Item 1. | Security and Issuer. |
This statement relates to the Common Stock, par value $0.0001 per share (the “Shares”), of Neurotrope, Inc., a Nevada corporation (the “Issuer”). The address of the principal executive offices of the Issuer is 50 Park Place, Suite 1401, Newark, New Jersey 07102.
Item 2. | Identity and Background. |
(a) This statement is filed by:
| (i) | Iroquois Master Fund Ltd., a Cayman Islands exempted limited company (“Iroquois Master Fund”); |
| (ii) | Iroquois Capital Management, LLC, a Delaware limited liability company (“Iroquois Capital”), which serves as the investment advisor to Iroquois Master Fund; |
| (iii) | Iroquois Capital Investment Group LLC, a Delaware limited liability company (“ICIG”); |
| (iv) | American Capital Management, LLC, a Delaware limited liability company (“American Capital”); |
| (v) | Joshua Silverman, who serves as the managing member of each of Iroquois Capital and ICIG; |
| (vi) | Richard Abbe, who serves as the managing member of each of Iroquois Capital and ICIG; and |
| (vii) | Kimberly Page, who serves as the manager of American Capital. |
Each of the foregoing is referred to as a “Reporting Person” and collectively as the “Reporting Persons.” Each of the Reporting Persons is party to that certain Joint Filing Agreement, as further described in Item 6. Accordingly, the Reporting Persons are hereby filing a joint Schedule 13D.

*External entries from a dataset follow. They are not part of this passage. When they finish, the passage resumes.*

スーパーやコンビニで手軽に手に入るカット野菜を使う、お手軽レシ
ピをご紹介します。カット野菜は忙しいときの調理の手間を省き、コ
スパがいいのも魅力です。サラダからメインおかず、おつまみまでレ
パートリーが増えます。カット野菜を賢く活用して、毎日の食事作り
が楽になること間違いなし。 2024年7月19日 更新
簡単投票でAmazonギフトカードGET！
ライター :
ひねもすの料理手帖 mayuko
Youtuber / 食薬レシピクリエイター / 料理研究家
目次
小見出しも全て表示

Note: the Reporting Persons previously reported on Schedule 13G with respect to the Issuer. The initial Schedule 13G was filed with the Securities and Exchange Commission on February 8, 2016.

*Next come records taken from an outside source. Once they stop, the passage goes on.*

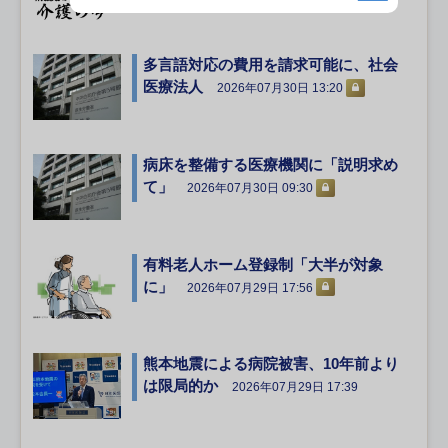
多言語対応の費用を請求可能に、社会
医療法人
2026年07月30日 13:20
病床を整備する医療機関に「説明求め
て」
2026年07月30日 09:30
有料老人ホーム登録制「大半が対象
に」
2026年07月29日 17:56
熊本地震による病院被害、10年前より
は限局的か
2026年07月29日 17:39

(b) The address of the principal office of each of the Reporting Persons is 205 East 42nd Street, 20th Floor, New York, New York 10017. The officers and directors of Iroquois Master Fund and their principal occupations and business addresses are set forth on Schedule A to the Schedule 13D and are incorporated by reference in this Item 2.
On July 7, 2016, the Reporting Persons filed with the Securities and Exchange Commission a preliminary consent solicitation statement in connection with its anticipated solicitation of written consents (the “Solicitation”) from the stockholders of the Issuer to consent to the following actions without a stockholders’ meeting, as authorized by Section 78.320 of the Nevada Revised Statutes:
(i) | Amend Article III, Section 1 of Issuer’s Amended and Restated Bylaws (the “Bylaws”) to provide that stockholders have the ability to fix the size of the Issuer’s Board of Directors (the “Board”) and to increase the size of the Board to eleven directors; |
(ii) | Amend Article III, Section 2 of the Bylaws to allow newly created directorships resulting from an increase in the size of the Board to be filled by a vote of the stockholders; |
(iii) | Subject to approval of the above actions, elect five nominees (each, a “Nominee” and collectively, the “Nominees”) to serve as a director of the Issuer (or, if any such Nominee was unable or unwilling to serve as a director of the Issuer, any other person designated as a Nominee by the Reporting Persons); and |
(iv) | Remove the power of the Board to amend the Bylaws prior to the next annual meeting of stockholders and repeal any provision of the Bylaws adopted by the Board in effect at the time this proposal becomes effective that was not included in the Bylaws as of July 7, 2016. |
The Reporting Persons believe the Board must be reconstituted to ensure that the directors take all necessary steps for the Issuer’s stockholders to realize the maximum value on their investment. The Reporting Persons are currently in discussions with management and the Board and are hopeful that a constructive resolution can be reached that is in the best interests of all shareholders.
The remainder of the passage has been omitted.